Tom MacWright

Falsehoods developers believe about GeoJSON


GeoJSON is a lovely, simple format. It’s one of the most important changes in the geospatial world, something that unlocked so much win. A little while ago I wrote a long article about everything about GeoJSON, but want to focus now on a few things that are often forgotten and lead to issues with implementations.

All GeoJSON is wrapped with a FeatureCollection

A lot of GeoJSON implementations will start with the assumption that all GeoJSON input is necessarily in the form of a FeatureCollection, and will optimistically expect features to be an array on the given object.
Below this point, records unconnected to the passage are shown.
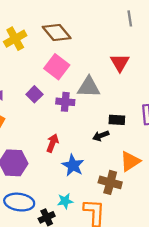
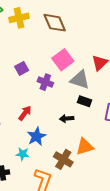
pink square: (57, 67) -> (63, 60), moved
gray triangle: (89, 87) -> (80, 80), moved
black rectangle: (117, 120) -> (85, 101), moved
cyan star: (65, 201) -> (23, 154), moved

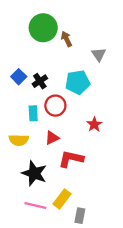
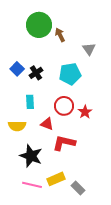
red circle: (55, 106) -> (64, 106), moved
red triangle: (52, 138) -> (47, 124), turned 48
yellow rectangle: (62, 199) -> (56, 179), turned 30
gray rectangle: (80, 216) -> (78, 188), moved, turned -56

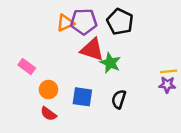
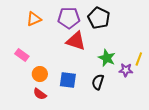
orange triangle: (65, 23) -> (34, 19), moved
green star: (110, 63) -> (107, 58), moved
yellow line: (168, 71) -> (139, 59), turned -64
purple star: (167, 85) -> (126, 70), moved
According to the specification, any GeoJSON object can be a root-level object.

A single bare Point geometry is valid GeoJSON

{ "type": "Point", "coordinates": [2, 30] }

And so is a single Feature object

{ "type": "Feature", "properties": { "hello": "Tom" }, "geometry": null }

To quickly band-aid libraries that expect FeatureCollections but advertise ‘GeoJSON support’, I wrote geojson-normalize.

Every feature has a geometry

Usually features in GeoJSON are a combination of geometry and properties: a shape and facts about it.

{ "type": "Feature",
  "properties": {
    "foo": "bar"
  "geometry": {
    "type": "Point",
    "coordinates": [2, 30]

This causes a lot of developers to write code that looks for the type of a feature’s geometry, like

var featureGeometryType = feature.geometry.type;

This is a bug! In both the GeoJSON spec and IETF spec, the geometry member of a feature can be null. Features don’t need to have geometry.

All GeoJSON is WGS84

UPDATE: The IETF Standard, RFC 7946, has been approved, and this is now a… truehood? All GeoJSON data is now WGS84.
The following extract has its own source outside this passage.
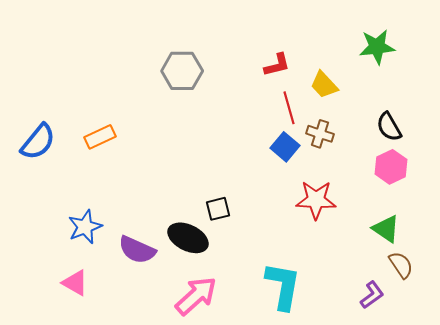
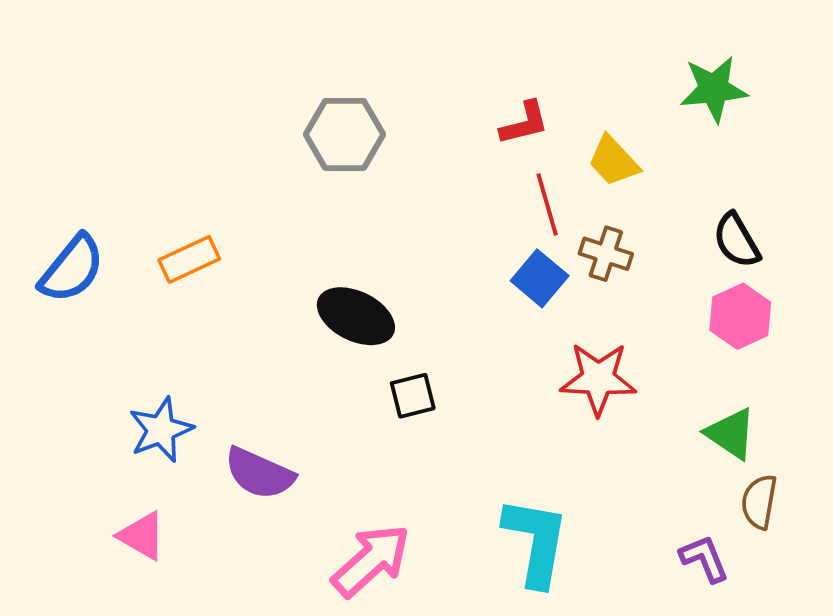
black ellipse: (188, 238) -> (356, 316), moved
brown semicircle: (401, 265) -> (759, 502), turned -136
purple L-shape: (372, 295) -> (704, 559), turned -76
In the previous GeoJSON specification, projected data was supported in GeoJSON. It no longer is. Here is what it looked like:

{ "type": "Feature",
  "properties": {},
  "geometry": {
    "type": "Point",
    "coordinates": [2, 42]
  "crs": {
    "type": "name",
    "properties": {
      "name": "EPSG:28191"
    } } }

Footnote tangent

Accessing feature.geometry.type in GeoJSON is risky, since you’re trying to look two layers into an object, and the second layer, feature.geometry, can be null. From using optionals, maybe types, and existential operators in Swift, Elm, and CoffeeScript, this JavaScript gotcha seems more and more preventable.
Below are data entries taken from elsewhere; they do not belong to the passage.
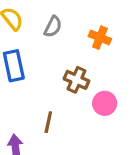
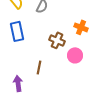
orange cross: (100, 38) -> (81, 27), moved

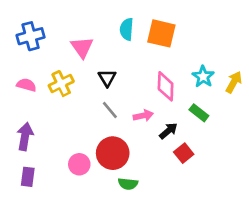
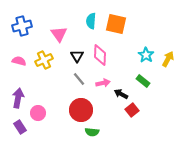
pink diamond: (166, 86) -> (100, 55), moved
black arrow: (168, 131) -> (121, 94), turned -112
pink circle: (79, 164) -> (38, 113), moved
purple rectangle: (28, 177) -> (20, 127), turned -40

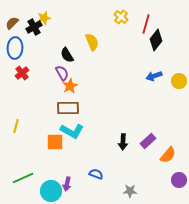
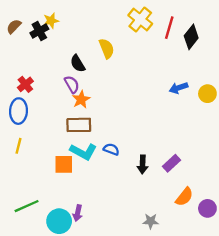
yellow cross: (121, 17) -> (140, 19), size x1.5
black diamond: (156, 40) -> (191, 37), moved
blue ellipse: (15, 48) -> (18, 111), moved
orange semicircle: (168, 155) -> (184, 197), moved
blue semicircle: (96, 174) -> (111, 149), moved

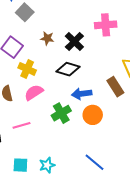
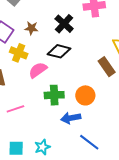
brown star: (47, 38) -> (31, 28), moved
pink semicircle: (34, 92) -> (38, 70), moved
blue arrow: (82, 94) -> (71, 118), moved
green cross: (61, 113) -> (54, 95), turned 30

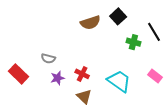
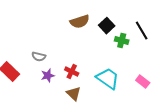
black square: (118, 16) -> (107, 26), moved
pink rectangle: (155, 76) -> (143, 82), moved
In Swift, for instance, you could write this idiomatic code that sidesteps the null (nil) issue:

if let geometryType = feature.geometry?.type {
    print("The geometry is a \(geometryType)")
} else {
    print("No geometry object.")

In Elm, you could write

getGeometryType feature =
    case feature of
        Just value ->
        Nothing ->

Fantasy Land gets us partially the way. There’s also an interesting discussion about the existential operator in JavaScript.